I am not at all sure about multiples on a block, but I did get a single one set on hard wire. We use alligator clips to the contacts that we pull off the switch. We epoxied a toggle switch into a piece of PVC so it is waterproof. We tie an overhand knot in the cord and let it settle to the bottom of the pole. It works well for us. It really beats having to keep the Robo right by a blind.


----------



## drakespanker12 (Aug 28, 2006)

have fun with the cable laying around your spread, you'll trippin over it or hunting partners will be....not fun but does work good if u remember where to step.....its just like having a jerk cord in the water and using dogs to retrieve your birds if ya catch my drift


----------



## prairie hunter (Mar 13, 2002)

I would go ask on a MN forum. MN bans the use of remotes and people have created hard wire systems for their spinners.

Wire getting in the way? Should not be any different then running some speaker wires in the spring.


----------



## mulefarm (Dec 7, 2009)

We've done it for 5-6 years. Works great


----------



## shootnmiss09 (Sep 15, 2006)

thats what we do too, and it works good!
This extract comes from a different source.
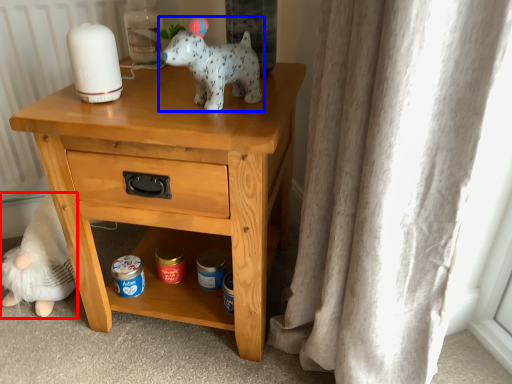 Question: Which object appears closest to the camera in this image, figurine (highlighted by a red box) or toy (highlighted by a blue box)?

Choices:
 (A) figurine
 (B) toy

Answer: (B)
Just run the wire and toggle to the inside of our layouts, and no more getting out to shot off mojos!


----------



## the professor (Oct 13, 2006)

I run a cable and toggle switch on mine...make sure you size your conductors to allow for the voltage drop you will get, unless you like your mojo wings to spin slower.


----------



## popo (Jul 20, 2003)

Work's good. We have all ours on 50 foot wire with a toggle switch.


----------



## 46panhead (Feb 10, 2011)

watch the cable length. i had to add a relay to my robos because the 75' cables caused too much voltage drop. work great now.


----------